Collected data
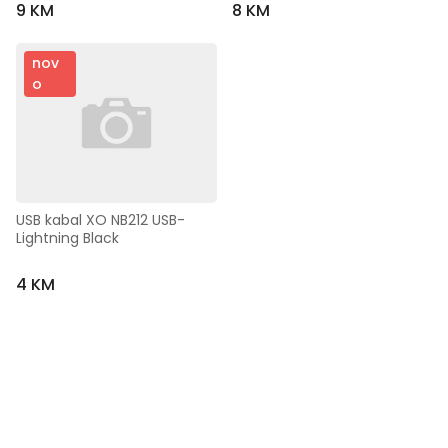
9 KM
8 KM
nov
o
USB kabal XO NB212 USB-
Lightning Black
4 KM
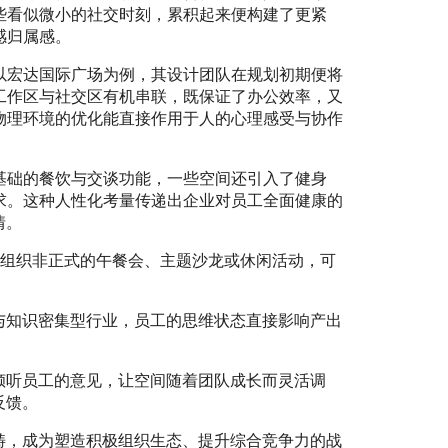
些看似微小的社交时刻，累积起来便构建了更紧
感归属感。
以宏达国际广场为例，其设计团队在规划初期便将
工作区与社交区有机串联，既保证了办公效率，又
物理环境的优化能直接作用于人的心理感受与协作
基础的餐饮与交谈功能，一些空间还引入了健身
求。这种人性化考量传递出企业对员工全面健康的
情。
过组织非正式的午餐会、主题沙龙或休闲活动，可
与知识密集型行业，员工的思维状态直接影响产出
倾听员工的意见，让空间随着团队成长而灵活调
反馈。
畴，成为塑造积极组织生态、提升综合竞争力的战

WORK ORDER >> Since the pictures are not wanted, set down only the rest of each record, exactly as above.

REPLY >>
9 KM
8 KM
nov
o
USB kabal XO NB212 USB-
Lightning Black
4 KM
些看似微小的社交时刻，累积起来便构建了更紧
感归属感。
以宏达国际广场为例，其设计团队在规划初期便将
工作区与社交区有机串联，既保证了办公效率，又
物理环境的优化能直接作用于人的心理感受与协作
基础的餐饮与交谈功能，一些空间还引入了健身
求。这种人性化考量传递出企业对员工全面健康的
情。
过组织非正式的午餐会、主题沙龙或休闲活动，可
与知识密集型行业，员工的思维状态直接影响产出
倾听员工的意见，让空间随着团队成长而灵活调
反馈。
畴，成为塑造积极组织生态、提升综合竞争力的战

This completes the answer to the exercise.